Рано утром Андрей Разметнов пришел в сельсовет, чтобы подписать и
отправить с коннонарочным в райисполком сводку о ходе сенокоса и
подготовке к хлебоуборочной кампании. Не успел он просмотреть сведения по
бригадам, как в дверь кто-то резко постучался.
- Входи! - не отрываясь от бумаг, крикнул Разметнов.
В комнату вошли два незнакомых человека и сразу как бы заполнили ее.

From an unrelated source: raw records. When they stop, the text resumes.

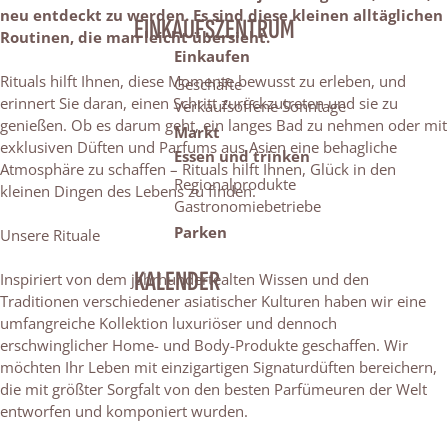
neu entdeckt zu werden. Es sind diese kleinen alltäglichen
EINKAUFSZENTRUM
Routinen, die man leicht übersieht.
Einkaufen
Rituals hilft Ihnen, diese Momente bewusst zu erleben, und
Geschäfte
erinnert Sie daran, einen Schritt zurückzutreten und sie zu
Verkaufsoffene Sonntage
genießen. Ob es darum geht, ein langes Bad zu nehmen oder mit
Markt
exklusiven Düften und Parfums aus Asien eine behagliche
Essen und trinken
Atmosphäre zu schaffen – Rituals hilft Ihnen, Glück in den
Regionalprodukte
kleinen Dingen des Lebens zu finden.
Gastronomiebetriebe
Parken
Unsere Rituale
KALENDER
Inspiriert von dem jahrhundertealten Wissen und den
Traditionen verschiedener asiatischer Kulturen haben wir eine
umfangreiche Kollektion luxuriöser und dennoch
erschwinglicher Home- und Body-Produkte geschaffen. Wir
möchten Ihr Leben mit einzigartigen Signaturdüften bereichern,
die mit größter Sorgfalt von den besten Parfümeuren der Welt
entworfen und komponiert wurden.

Один из них, одетый в новенькое прорезиненное пальто, коренастый и
плотный, с ничем не примечательным, гладко выбритым и круглым лицом,
улыбаясь, подошел к столу, протянул Разметнову каменно-твердую руку:
- Заготовитель Шахтинского отдела рабочего снабжения Бойко Поликарп
Петрович, а это - мой помощник, по фамилии Хижняк. - И небрежно, через
плечо указал большим пальцем на своего спутника, стоявшего возле двери.
По виду тот явно смахивал на гуртоправа или скупщика скота: замызганный
брезентовый плащ с капюшоном, сапоги яловой кожи с широкими голенищами,
приплюснутая серая кепка и нарядный, с двумя кожаными махрами кнут в руках
- все безмолвно свидетельствовало о его профессии. Но странно не
соответствовало внешнему виду лицо Хижняка: пытливо-умные глаза,
ироническая складка в углах тонких губ, манера поднимать левую бровь,
словно прислушиваясь к чему-то, некая интеллигентность во всем облике -
все внушительно говорило для наблюдательного глаза о том, что человек этот
далек от заготовок скота и нужд сельского хозяйства. Это обстоятельство и
отметил мельком про себя Разметнов. Впрочем, он только бегло взглянул в
лицо Хижняка и сейчас же перевел взгляд на его непомерно широкие плечи,
невольно улыбаясь, подумал: "Ну и заготовитель пошел: разбойнички, как на
подбор... Им бы не заготовками заниматься, а где-нибудь под мостом стоять
ночушкой да советским купцам деревянными иглами воротники
пристрачивать..." С трудом сохраняя серьезность, спросил:
- По какому делу ко мне?
- Покупаем у колхозников скот личного пользования. Берем крупный и
мелкий рогатый скот, а также свиней, птицей пока не интересуемся. Может
быть, зимой - тогда другое дело, а пока птицу не берем. Цены
кооперативные, с надбавкой на упитанность животного. Сами понимаете,
товарищ председатель, что шахтерский труд - тяжелый труд, и нам надо своих
рабочих-шахтеров кормить как положено и не меньше.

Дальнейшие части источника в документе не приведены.